CEO Kazuo Hirai has opened a new avenue for the company with the concept virtual reality headset Project Morpheus, and also announced prototypes for the Lifelog wearable camera, and SmartEyeglass – touted as a competitor to Google Glass.
He said in a media interview that wearable electronics and gaming is something that Sony is actively going to pursue in the future. “(Wearables) have a lot of potential to make it a more exciting ecosystem. It’s not just the wearable but it’s in fact an extension of a lot of the product experiences that we bring to consumers today.”
But he concedes that it is going to be a long road ahead for all the players involved.
“It already is, perhaps, a very crowded market. I think the jury’s still out on exactly what the right wearable consumer experience is… We have a vision of where we want to take it, but we don’t know whether that’s the right one. We don’t know whether Google has the right answer. Everyone is scrambling for that right consumer experience at this point,” he added.
But one area where the company has been failing to make a decent profit, is their television space. Hirai revealed that if they decided to exit the television market, it would be on the grounds of some form of partnership.
“Not that there are any plans right now, but just talking generally, I think that the options we would pursue if it came to that would be some sort of a partnership with an outside company or basically getting some partnerships going in some particular territories,” Hirai said.
Sony will however split their television business into a separate company from Sony Electronics, to be called Sony Visual Products. In a press statement earlier he detailed how Sony was unable to achieve their goal of returning the business to profitability, as they haven’t made a profit for ten years in a row.

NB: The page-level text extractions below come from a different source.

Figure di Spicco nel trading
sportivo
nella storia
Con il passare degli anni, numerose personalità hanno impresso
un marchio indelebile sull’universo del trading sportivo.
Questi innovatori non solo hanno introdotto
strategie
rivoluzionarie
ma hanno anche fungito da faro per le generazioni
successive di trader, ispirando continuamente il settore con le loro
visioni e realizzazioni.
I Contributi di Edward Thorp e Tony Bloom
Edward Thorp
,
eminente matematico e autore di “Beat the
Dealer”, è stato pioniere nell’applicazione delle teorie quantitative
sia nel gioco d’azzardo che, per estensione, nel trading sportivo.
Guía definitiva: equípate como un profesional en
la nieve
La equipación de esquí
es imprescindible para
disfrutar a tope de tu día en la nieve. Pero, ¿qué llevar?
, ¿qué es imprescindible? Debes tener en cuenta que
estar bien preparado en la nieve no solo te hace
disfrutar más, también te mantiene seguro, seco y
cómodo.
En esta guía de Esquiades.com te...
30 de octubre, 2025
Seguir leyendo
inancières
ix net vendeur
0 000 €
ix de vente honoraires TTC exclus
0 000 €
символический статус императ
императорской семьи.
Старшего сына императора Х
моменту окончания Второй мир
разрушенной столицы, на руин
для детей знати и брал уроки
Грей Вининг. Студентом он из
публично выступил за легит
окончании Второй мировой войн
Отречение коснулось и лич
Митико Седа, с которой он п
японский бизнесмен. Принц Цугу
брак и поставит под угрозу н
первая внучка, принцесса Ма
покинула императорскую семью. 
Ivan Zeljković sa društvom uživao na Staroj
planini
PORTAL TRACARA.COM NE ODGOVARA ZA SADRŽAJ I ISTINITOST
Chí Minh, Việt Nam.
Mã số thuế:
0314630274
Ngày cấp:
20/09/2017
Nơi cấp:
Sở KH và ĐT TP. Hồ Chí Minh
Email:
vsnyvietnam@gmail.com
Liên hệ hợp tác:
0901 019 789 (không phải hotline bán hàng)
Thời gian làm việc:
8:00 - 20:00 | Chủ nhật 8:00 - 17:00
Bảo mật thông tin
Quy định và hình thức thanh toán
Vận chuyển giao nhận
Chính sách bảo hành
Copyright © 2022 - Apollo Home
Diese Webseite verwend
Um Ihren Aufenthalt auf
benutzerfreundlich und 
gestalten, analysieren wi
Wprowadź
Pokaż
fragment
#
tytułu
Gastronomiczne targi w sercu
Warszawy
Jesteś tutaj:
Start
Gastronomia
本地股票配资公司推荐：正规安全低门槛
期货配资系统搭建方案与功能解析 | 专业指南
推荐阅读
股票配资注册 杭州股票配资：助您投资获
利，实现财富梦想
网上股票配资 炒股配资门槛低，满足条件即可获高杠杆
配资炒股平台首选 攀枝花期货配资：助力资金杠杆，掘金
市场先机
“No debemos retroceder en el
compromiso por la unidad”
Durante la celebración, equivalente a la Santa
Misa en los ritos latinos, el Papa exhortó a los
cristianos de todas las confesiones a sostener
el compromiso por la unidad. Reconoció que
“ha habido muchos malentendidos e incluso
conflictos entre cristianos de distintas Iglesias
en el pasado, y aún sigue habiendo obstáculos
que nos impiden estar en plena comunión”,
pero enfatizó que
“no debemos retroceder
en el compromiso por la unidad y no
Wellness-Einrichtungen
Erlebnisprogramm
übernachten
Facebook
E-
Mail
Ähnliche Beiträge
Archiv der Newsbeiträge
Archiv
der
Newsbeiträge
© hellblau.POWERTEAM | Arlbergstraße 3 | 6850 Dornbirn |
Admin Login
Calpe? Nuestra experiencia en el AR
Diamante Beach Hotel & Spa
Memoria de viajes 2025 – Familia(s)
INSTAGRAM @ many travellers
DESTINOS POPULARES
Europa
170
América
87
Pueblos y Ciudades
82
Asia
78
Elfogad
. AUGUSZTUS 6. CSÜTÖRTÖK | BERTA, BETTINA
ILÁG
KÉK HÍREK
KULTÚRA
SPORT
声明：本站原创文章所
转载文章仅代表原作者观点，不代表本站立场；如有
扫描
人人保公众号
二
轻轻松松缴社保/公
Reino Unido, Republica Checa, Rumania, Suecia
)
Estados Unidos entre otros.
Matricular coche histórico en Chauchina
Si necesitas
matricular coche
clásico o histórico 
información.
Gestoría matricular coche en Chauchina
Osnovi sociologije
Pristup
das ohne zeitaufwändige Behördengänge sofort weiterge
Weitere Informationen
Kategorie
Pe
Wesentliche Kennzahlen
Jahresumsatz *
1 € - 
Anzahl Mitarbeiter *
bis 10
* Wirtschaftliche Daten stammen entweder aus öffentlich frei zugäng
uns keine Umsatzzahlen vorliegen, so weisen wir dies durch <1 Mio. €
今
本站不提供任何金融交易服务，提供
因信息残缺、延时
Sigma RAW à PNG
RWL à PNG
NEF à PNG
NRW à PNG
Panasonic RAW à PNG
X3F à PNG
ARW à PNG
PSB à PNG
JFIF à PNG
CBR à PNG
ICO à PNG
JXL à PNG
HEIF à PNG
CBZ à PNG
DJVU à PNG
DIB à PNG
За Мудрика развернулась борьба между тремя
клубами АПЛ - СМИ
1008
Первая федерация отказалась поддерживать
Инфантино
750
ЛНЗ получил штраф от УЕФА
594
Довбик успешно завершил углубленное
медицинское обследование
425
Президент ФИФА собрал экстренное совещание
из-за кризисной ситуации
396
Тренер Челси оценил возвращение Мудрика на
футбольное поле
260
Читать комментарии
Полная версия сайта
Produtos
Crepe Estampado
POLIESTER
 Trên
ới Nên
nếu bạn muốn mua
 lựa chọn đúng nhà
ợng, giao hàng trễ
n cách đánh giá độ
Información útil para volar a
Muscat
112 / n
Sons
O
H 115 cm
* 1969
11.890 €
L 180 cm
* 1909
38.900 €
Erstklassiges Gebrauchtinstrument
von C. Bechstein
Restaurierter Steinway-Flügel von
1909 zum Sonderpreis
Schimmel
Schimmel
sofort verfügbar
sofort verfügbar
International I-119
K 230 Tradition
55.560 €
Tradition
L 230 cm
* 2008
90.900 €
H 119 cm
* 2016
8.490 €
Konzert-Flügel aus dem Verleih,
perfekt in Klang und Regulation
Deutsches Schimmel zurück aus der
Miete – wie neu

“Having said that, right now we are in the midst of creating a new company, Sony Visual Products, to make sure that the TV business is a stand-alone business.”
He also added that they would transfer over the functions absolutely essential for running the business, drive ahead with restructuring the sales companies, as well as the headquarters and indirect functions supporting the TV business.
“We intend to steadily reduce fixed costs and establish a new business structure that can minimize the impact of external market fluctuations.”[Source – PC World]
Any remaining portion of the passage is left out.